Es ist der Winter 1937, und der Ort Okamura befindet sich in heller Aufruhr: schon bald wird die renommierte Ichiyanagi-Famile ihren Sohn vermählen. Aber unter den Tratsch über das anstehende Fest mischt sich ein besorgniserregendes Gerücht: ein maskierter Mann streift durch das Städtchen und fragt die Leute zu den Ichiyanagis aus. In der Hochzeitsnacht dann erwacht die Familie durch einen furchtbaren Schrei, auf den eine unheimliche Melodie folgt.
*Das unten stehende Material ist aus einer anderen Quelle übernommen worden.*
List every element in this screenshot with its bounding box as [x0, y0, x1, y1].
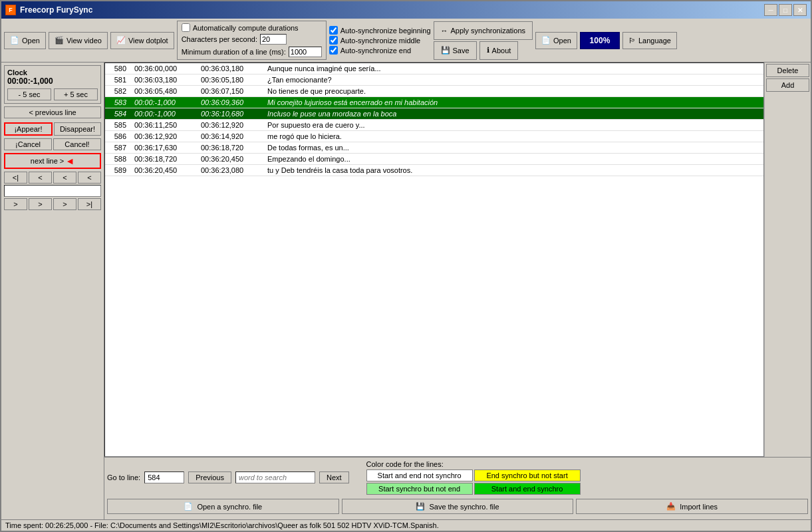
language-button[interactable]: 🏳 Language [622, 32, 677, 49]
save-label: Save [453, 47, 470, 55]
row-number: 588 [105, 154, 132, 165]
save-synchro-button[interactable]: 💾 Save the synchro. file [342, 499, 574, 514]
prev-line-button[interactable]: < previous line [4, 106, 101, 118]
disappear-button[interactable]: Disappear! [54, 122, 101, 136]
next-button[interactable]: Next [319, 471, 349, 483]
toolbar-row1: 📄 Open 🎬 View video 📈 View dotplot Autom… [1, 19, 811, 63]
language-label: Language [638, 37, 671, 45]
min-duration-input[interactable] [289, 47, 322, 57]
save-button[interactable]: 💾 Save [434, 41, 477, 60]
sec-buttons: - 5 sec + 5 sec [7, 88, 98, 100]
about-label: About [492, 47, 511, 55]
previous-button[interactable]: Previous [188, 471, 231, 483]
cancel1-button[interactable]: ¡Cancel [4, 138, 52, 150]
maximize-button[interactable]: □ [779, 4, 792, 16]
video-icon: 🎬 [55, 36, 64, 45]
auto-sync-middle-label: Auto-synchronize middle [340, 37, 420, 45]
legend-not-synchro: Start and end not synchro [366, 469, 473, 481]
pos-prev2-button[interactable]: < [53, 172, 76, 184]
import-icon: 📥 [666, 502, 676, 511]
apply-sync-label: Apply synchronizations [451, 27, 526, 35]
row-start-time: 00:00:-1,000 [132, 108, 198, 120]
pos-next3-button[interactable]: > [53, 198, 76, 210]
auto-sync-middle-checkbox[interactable] [329, 36, 338, 45]
table-row[interactable]: 58300:00:-1,00000:36:09,360Mi conejito l… [105, 97, 763, 108]
zoom-button[interactable]: 100% [580, 32, 620, 49]
delete-button[interactable]: Delete [766, 64, 809, 77]
position-controls: <| < < < 00:00:-1,000 > > > >| [4, 172, 101, 210]
cancel2-button[interactable]: Cancel! [53, 138, 101, 150]
pos-next2-button[interactable]: > [29, 198, 52, 210]
table-row[interactable]: 58900:36:20,45000:36:23,080tu y Deb tend… [105, 165, 763, 176]
auto-sync-middle-row: Auto-synchronize middle [329, 36, 431, 45]
minimize-button[interactable]: ─ [764, 4, 777, 16]
view-video-label: View video [67, 37, 102, 45]
pos-row-bottom: > > > >| [4, 198, 101, 210]
table-row[interactable]: 58200:36:05,48000:36:07,150No tienes de … [105, 86, 763, 97]
row-number: 587 [105, 142, 132, 154]
pos-prev3-button[interactable]: < [78, 172, 101, 184]
row-end-time: 00:36:10,680 [198, 108, 265, 120]
appear-button[interactable]: ¡Appear! [4, 122, 53, 136]
row-end-time: 00:36:14,920 [198, 131, 265, 142]
table-row[interactable]: 58600:36:12,92000:36:14,920me rogó que l… [105, 131, 763, 142]
search-row: Go to line: Previous Next Color code for… [107, 460, 808, 495]
pos-next-button[interactable]: > [4, 198, 27, 210]
minus5-button[interactable]: - 5 sec [7, 88, 51, 100]
row-start-time: 00:00:-1,000 [132, 97, 198, 108]
table-row[interactable]: 58700:36:17,63000:36:18,720De todas form… [105, 142, 763, 154]
title-bar-left: F Freecorp FurySync [5, 5, 92, 15]
open2-label: Open [553, 37, 571, 45]
open-synchro-button[interactable]: 📄 Open a synchro. file [107, 499, 339, 514]
auto-compute-checkbox[interactable] [182, 23, 190, 32]
open-button[interactable]: 📄 Open [4, 32, 46, 49]
import-button[interactable]: 📥 Import lines [576, 499, 808, 514]
auto-sync-end-checkbox[interactable] [329, 46, 338, 55]
search-input[interactable] [235, 471, 315, 483]
app-icon: F [5, 5, 16, 15]
view-video-button[interactable]: 🎬 View video [49, 32, 108, 49]
legend-both-synchro: Start and end synchro [474, 483, 581, 495]
legend-area: Color code for the lines: Start and end … [366, 460, 581, 495]
bottom-section: Go to line: Previous Next Color code for… [104, 457, 811, 519]
row-start-time: 00:36:12,920 [132, 131, 198, 142]
pos-prev-button[interactable]: < [29, 172, 52, 184]
title-bar: F Freecorp FurySync ─ □ ✕ [1, 1, 811, 19]
right-buttons-group: ↔ Apply synchronizations 💾 Save ℹ About [434, 21, 533, 60]
flag-icon: 🏳 [628, 37, 636, 45]
row-number: 581 [105, 74, 132, 86]
view-dotplot-button[interactable]: 📈 View dotplot [110, 32, 174, 49]
clock-section: Clock 00:00:-1,000 - 5 sec + 5 sec [4, 65, 101, 104]
auto-sync-beginning-row: Auto-synchronize beginning [329, 26, 431, 35]
save-icon: 💾 [441, 46, 450, 55]
row-end-time: 00:36:23,080 [198, 165, 265, 176]
table-container[interactable]: 58000:36:00,00000:36:03,180Aunque nunca … [104, 63, 764, 457]
chars-per-sec-input[interactable] [260, 34, 287, 45]
add-button[interactable]: Add [766, 78, 809, 92]
status-text: Time spent: 00:26:25,000 - File: C:\Docu… [5, 521, 439, 529]
pos-time-input[interactable]: 00:00:-1,000 [4, 185, 101, 197]
table-row[interactable]: 58400:00:-1,00000:36:10,680Incluso le pu… [105, 108, 763, 120]
row-text: No tienes de que preocuparte. [265, 86, 763, 97]
table-row[interactable]: 58100:36:03,18000:36:05,180¿Tan emociona… [105, 74, 763, 86]
open-file-button2[interactable]: 📄 Open [535, 32, 577, 49]
table-row[interactable]: 58800:36:18,72000:36:20,450Empezando el … [105, 154, 763, 165]
row-end-time: 00:36:05,180 [198, 74, 265, 86]
pos-start-button[interactable]: <| [4, 172, 27, 184]
row-start-time: 00:36:05,480 [132, 86, 198, 97]
status-bar: Time spent: 00:26:25,000 - File: C:\Docu… [1, 519, 811, 531]
next-line-button[interactable]: next line > ◄ [4, 153, 101, 169]
auto-sync-beginning-checkbox[interactable] [329, 26, 338, 35]
row-start-time: 00:36:18,720 [132, 154, 198, 165]
goto-input[interactable] [144, 471, 184, 483]
save-synchro-icon: 💾 [416, 502, 425, 511]
about-button[interactable]: ℹ About [479, 41, 519, 60]
table-row[interactable]: 58500:36:11,25000:36:12,920Por supuesto … [105, 120, 763, 131]
apply-sync-button[interactable]: ↔ Apply synchronizations [434, 21, 533, 40]
pos-row-top: <| < < < [4, 172, 101, 184]
plus5-button[interactable]: + 5 sec [54, 88, 98, 100]
chars-per-sec-label: Characters per second: [182, 35, 257, 43]
table-row[interactable]: 58000:36:00,00000:36:03,180Aunque nunca … [105, 63, 763, 74]
pos-end-button[interactable]: >| [78, 198, 101, 210]
close-button[interactable]: ✕ [793, 4, 807, 16]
Ja, der Tod ist nach Okamura gekommen und hat keine weitere Spur als ein blutiges Samurai-Schwert hinterlassen, das im reinen Schnee im Hof des Hauses steckt. Der Mord am frisch vermählten Paar gibt Rätsel auf, war doch das Schlafzimmer von innen verschlossen. Doch der private Ermittler Kosuke Kindaichi will den Fall unbedingt lösen. (Verlagsinfo)
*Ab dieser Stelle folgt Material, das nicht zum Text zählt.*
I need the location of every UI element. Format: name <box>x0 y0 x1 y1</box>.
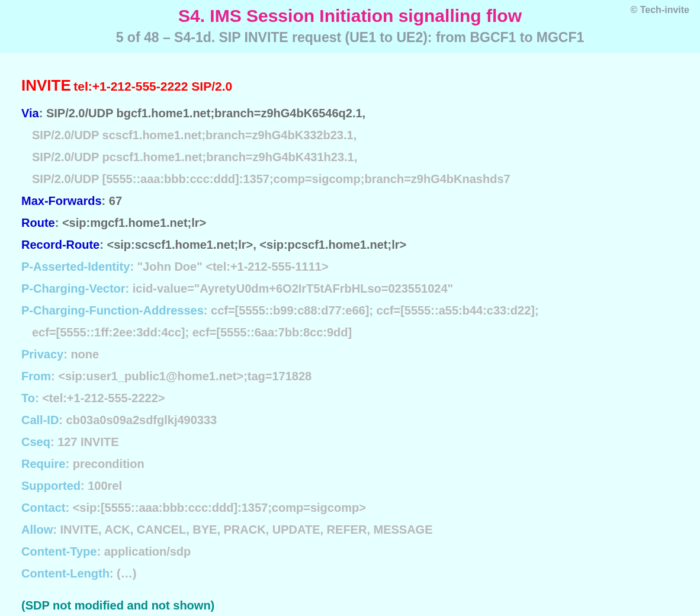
header-name: Call-ID <box>21 413 59 426</box>
content-type-header: Content-Type: application/sdp <box>21 544 688 559</box>
page-subtitle: 5 of 48 – S4-1d. SIP INVITE request (UE1… <box>12 30 688 46</box>
request-line: INVITE tel:+1-212-555-2222 SIP/2.0 <box>21 76 688 95</box>
contact-header: Contact: <sip:[5555::aaa:bbb:ccc:ddd]:13… <box>21 500 688 515</box>
header-name: Via <box>21 107 39 120</box>
from-header: From: <sip:user1_public1@home1.net>;tag=… <box>21 368 688 384</box>
max-forwards-header: Max-Forwards: 67 <box>21 193 688 208</box>
header-name: From <box>21 370 51 383</box>
header-value: <sip:user1_public1@home1.net>;tag=171828 <box>58 370 312 383</box>
privacy-header: Privacy: none <box>21 346 688 362</box>
header-value: <sip:scscf1.home1.net;lr>, <sip:pcscf1.h… <box>107 238 406 251</box>
require-header: Require: precondition <box>21 456 688 471</box>
header-name: P-Charging-Vector <box>21 282 126 295</box>
header-name: Privacy <box>21 348 63 361</box>
header-name: Content-Length <box>21 567 110 580</box>
copyright: © Tech-invite <box>630 5 689 15</box>
sip-method: INVITE <box>21 76 71 94</box>
header-name: To <box>21 392 35 405</box>
p-charging-function-addresses-header: P-Charging-Function-Addresses: ccf=[5555… <box>21 303 688 318</box>
to-header: To: <tel:+1-212-555-2222> <box>21 390 688 406</box>
content-length-header: Content-Length: (…) <box>21 566 688 581</box>
header-value: icid-value="AyretyU0dm+6O2IrT5tAFrbHLso=… <box>133 282 453 295</box>
p-charging-vector-header: P-Charging-Vector: icid-value="AyretyU0d… <box>21 281 688 296</box>
header-value: cb03a0s09a2sdfglkj490333 <box>66 413 217 426</box>
header-value: <tel:+1-212-555-2222> <box>42 392 165 405</box>
header: © Tech-invite S4. IMS Session Initiation… <box>0 0 700 53</box>
header-name: Max-Forwards <box>21 194 102 207</box>
header-name: Content-Type <box>21 545 97 558</box>
pcfa-cont: ecf=[5555::1ff:2ee:3dd:4cc]; ecf=[5555::… <box>32 325 688 340</box>
header-name: P-Asserted-Identity <box>21 260 130 273</box>
header-name: Supported <box>21 479 81 492</box>
via-cont: SIP/2.0/UDP [5555::aaa:bbb:ccc:ddd]:1357… <box>32 171 688 187</box>
header-value: INVITE, ACK, CANCEL, BYE, PRACK, UPDATE,… <box>60 523 433 536</box>
via-cont: SIP/2.0/UDP scscf1.home1.net;branch=z9hG… <box>32 127 688 143</box>
header-name: Cseq <box>21 435 50 448</box>
header-name: Contact <box>21 501 65 514</box>
allow-header: Allow: INVITE, ACK, CANCEL, BYE, PRACK, … <box>21 522 688 537</box>
header-value: <sip:mgcf1.home1.net;lr> <box>62 216 206 229</box>
header-name: Require <box>21 457 65 470</box>
header-name: P-Charging-Function-Addresses <box>21 304 204 317</box>
header-name: Route <box>21 216 55 229</box>
header-value: 127 INVITE <box>57 435 118 448</box>
p-asserted-identity-header: P-Asserted-Identity: "John Doe" <tel:+1-… <box>21 259 688 274</box>
page-title: S4. IMS Session Initiation signalling fl… <box>12 6 688 26</box>
header-value: none <box>70 348 99 361</box>
supported-header: Supported: 100rel <box>21 478 688 493</box>
header-value: 67 <box>109 194 122 207</box>
record-route-header: Record-Route: <sip:scscf1.home1.net;lr>,… <box>21 237 688 252</box>
header-value: "John Doe" <tel:+1-212-555-1111> <box>137 260 329 273</box>
call-id-header: Call-ID: cb03a0s09a2sdfglkj490333 <box>21 412 688 428</box>
header-value: ccf=[5555::b99:c88:d77:e66]; ccf=[5555::… <box>211 304 539 317</box>
header-value: 100rel <box>88 479 122 492</box>
header-value: <sip:[5555::aaa:bbb:ccc:ddd]:1357;comp=s… <box>73 501 366 514</box>
request-uri: tel:+1-212-555-2222 SIP/2.0 <box>73 79 232 93</box>
header-value: SIP/2.0/UDP bgcf1.home1.net;branch=z9hG4… <box>46 107 365 120</box>
header-value: application/sdp <box>104 545 191 558</box>
header-value: precondition <box>73 457 145 470</box>
header-value: (…) <box>117 567 136 580</box>
cseq-header: Cseq: 127 INVITE <box>21 434 688 450</box>
sdp-note: (SDP not modified and not shown) <box>21 599 688 612</box>
via-cont: SIP/2.0/UDP pcscf1.home1.net;branch=z9hG… <box>32 149 688 165</box>
header-name: Allow <box>21 523 53 536</box>
sip-message-content: INVITE tel:+1-212-555-2222 SIP/2.0 Via: … <box>0 53 700 616</box>
via-header: Via: SIP/2.0/UDP bgcf1.home1.net;branch=… <box>21 105 688 121</box>
route-header: Route: <sip:mgcf1.home1.net;lr> <box>21 215 688 230</box>
header-name: Record-Route <box>21 238 99 251</box>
Ausgezeichnet mit Japans wichtigstem Preis für Kriminalliteratur.
Der Autor
Seishi Yokomizo, 1902-1981, ist einer der berühmtesten und beliebtesten japanischen Autoren von Kriminalromanen. Er wurde in Kobe geboren und las als Junge unzählige Detektivgeschichten, bevor er selbst mit dem Schreiben begann. Allein seine Serie um Kosuke Kindaichi besteht aus 77 Büchern. »Die rätselhaften Honjin-Morde« ist der erste Band dieser Reihe und gewann sogleich den ersten Preis für Kriminalautoren Japans.
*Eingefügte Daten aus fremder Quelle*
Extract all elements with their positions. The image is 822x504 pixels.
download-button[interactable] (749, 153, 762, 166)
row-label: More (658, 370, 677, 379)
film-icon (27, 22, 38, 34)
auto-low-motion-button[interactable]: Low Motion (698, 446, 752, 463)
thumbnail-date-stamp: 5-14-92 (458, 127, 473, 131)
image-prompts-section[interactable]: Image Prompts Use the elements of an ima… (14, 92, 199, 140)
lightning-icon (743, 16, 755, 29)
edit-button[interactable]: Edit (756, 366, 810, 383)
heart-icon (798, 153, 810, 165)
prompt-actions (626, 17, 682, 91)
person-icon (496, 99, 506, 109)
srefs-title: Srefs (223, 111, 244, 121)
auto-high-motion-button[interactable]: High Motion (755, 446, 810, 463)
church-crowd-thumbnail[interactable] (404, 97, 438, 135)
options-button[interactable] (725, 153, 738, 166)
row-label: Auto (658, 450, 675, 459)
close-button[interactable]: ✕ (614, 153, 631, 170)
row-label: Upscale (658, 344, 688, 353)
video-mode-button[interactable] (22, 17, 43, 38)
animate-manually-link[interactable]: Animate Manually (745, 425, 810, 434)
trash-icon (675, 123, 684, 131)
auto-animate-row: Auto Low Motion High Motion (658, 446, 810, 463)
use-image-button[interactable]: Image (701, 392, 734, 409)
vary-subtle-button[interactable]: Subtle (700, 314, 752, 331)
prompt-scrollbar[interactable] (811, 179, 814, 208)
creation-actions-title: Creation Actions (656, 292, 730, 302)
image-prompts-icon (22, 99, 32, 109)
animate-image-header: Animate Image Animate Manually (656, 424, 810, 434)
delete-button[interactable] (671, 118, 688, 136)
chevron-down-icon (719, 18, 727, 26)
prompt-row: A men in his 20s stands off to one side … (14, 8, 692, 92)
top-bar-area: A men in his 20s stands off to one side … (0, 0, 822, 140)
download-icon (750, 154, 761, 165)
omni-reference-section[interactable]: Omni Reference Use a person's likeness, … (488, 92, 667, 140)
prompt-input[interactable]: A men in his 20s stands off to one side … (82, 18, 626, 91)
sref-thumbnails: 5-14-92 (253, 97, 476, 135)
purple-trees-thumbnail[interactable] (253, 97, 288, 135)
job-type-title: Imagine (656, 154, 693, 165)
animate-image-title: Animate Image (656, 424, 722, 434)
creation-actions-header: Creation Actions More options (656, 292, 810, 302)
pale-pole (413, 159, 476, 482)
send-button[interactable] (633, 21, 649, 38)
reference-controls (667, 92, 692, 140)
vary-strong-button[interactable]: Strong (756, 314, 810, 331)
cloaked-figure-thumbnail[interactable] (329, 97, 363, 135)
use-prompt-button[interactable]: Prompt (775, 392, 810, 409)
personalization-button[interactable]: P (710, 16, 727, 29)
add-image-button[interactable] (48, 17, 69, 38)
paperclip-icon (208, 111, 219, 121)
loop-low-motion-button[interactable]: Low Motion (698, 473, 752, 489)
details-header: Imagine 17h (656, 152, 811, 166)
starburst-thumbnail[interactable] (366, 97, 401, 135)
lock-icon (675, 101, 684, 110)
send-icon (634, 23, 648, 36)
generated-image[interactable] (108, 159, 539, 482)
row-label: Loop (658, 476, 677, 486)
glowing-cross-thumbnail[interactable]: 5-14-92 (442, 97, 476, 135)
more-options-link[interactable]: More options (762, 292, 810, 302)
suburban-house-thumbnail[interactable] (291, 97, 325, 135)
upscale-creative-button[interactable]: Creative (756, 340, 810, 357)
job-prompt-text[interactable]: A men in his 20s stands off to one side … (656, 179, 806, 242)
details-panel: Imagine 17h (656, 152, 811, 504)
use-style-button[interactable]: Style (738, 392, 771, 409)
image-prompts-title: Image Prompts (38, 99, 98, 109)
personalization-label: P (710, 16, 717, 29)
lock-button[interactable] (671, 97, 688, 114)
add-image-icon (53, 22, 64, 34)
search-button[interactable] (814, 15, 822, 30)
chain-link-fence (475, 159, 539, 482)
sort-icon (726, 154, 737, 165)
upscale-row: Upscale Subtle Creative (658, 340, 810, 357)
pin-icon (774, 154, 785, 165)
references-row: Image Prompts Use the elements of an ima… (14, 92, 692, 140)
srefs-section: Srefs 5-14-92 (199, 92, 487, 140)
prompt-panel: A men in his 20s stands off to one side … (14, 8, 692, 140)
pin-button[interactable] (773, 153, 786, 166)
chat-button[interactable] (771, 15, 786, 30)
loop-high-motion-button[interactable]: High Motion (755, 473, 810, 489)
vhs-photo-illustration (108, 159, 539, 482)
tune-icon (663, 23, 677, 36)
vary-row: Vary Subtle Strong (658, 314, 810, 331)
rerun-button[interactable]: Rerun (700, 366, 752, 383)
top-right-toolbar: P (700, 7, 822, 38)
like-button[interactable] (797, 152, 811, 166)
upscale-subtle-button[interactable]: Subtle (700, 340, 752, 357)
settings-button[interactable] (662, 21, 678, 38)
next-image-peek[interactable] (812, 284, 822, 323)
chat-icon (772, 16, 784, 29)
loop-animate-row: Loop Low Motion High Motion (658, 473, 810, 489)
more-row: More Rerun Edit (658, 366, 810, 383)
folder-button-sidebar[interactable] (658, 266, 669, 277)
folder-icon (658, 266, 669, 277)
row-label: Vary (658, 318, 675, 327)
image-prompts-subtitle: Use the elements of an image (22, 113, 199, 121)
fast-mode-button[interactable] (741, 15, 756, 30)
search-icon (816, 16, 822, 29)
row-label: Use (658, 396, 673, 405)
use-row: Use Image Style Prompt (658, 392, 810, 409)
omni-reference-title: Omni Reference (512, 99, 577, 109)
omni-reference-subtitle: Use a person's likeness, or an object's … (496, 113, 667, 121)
Ein unvergleichlich verschrobener Ermittler, atmosphärische Schauplätze in Japans Provinzen und komplexe rätselhafte Plots, die die Leser:innen immer wieder auf die falsche Fährte locken – meisterhaft verknüpft Seishi Yokomizo die japanische Kultur mit dem traditionellen Krimigenre. Vergleiche mit Autor:innen wie John Dickson Carr, Sir Arthur Conan Doyle und Agatha Christie kommen also nicht von ungefähr. Nun erscheint bereits das vierte von insgesamt 77 Büchern von Yokomizo in der deutschen Übersetzung von Ursula Gräfe.
Die deutschen Übersetzungen
1) Die rätselhaften Honjin-Morde, übersetzt von Ursula Gräfe, Blumenbar, Berlin 2022; ISBN 978-3-351-05109-9.
2) Mord auf der Insel Gokumon, übersetzt von Ursula Gräfe, Blumenbar, Berlin 2023; ISBN 978-3-351-05119-8.
3) Das Dorf der acht Gräber, übersetzt von Ursula Gräfe, Blumenbar, Berlin 2024; ISBN 978-3-351-05120-4.
4) Der Inugami-Fluch, übersetzt von Ursula Gräfe, Blumenbar, Berlin 2025; ISBN 978-3-351-05131-0.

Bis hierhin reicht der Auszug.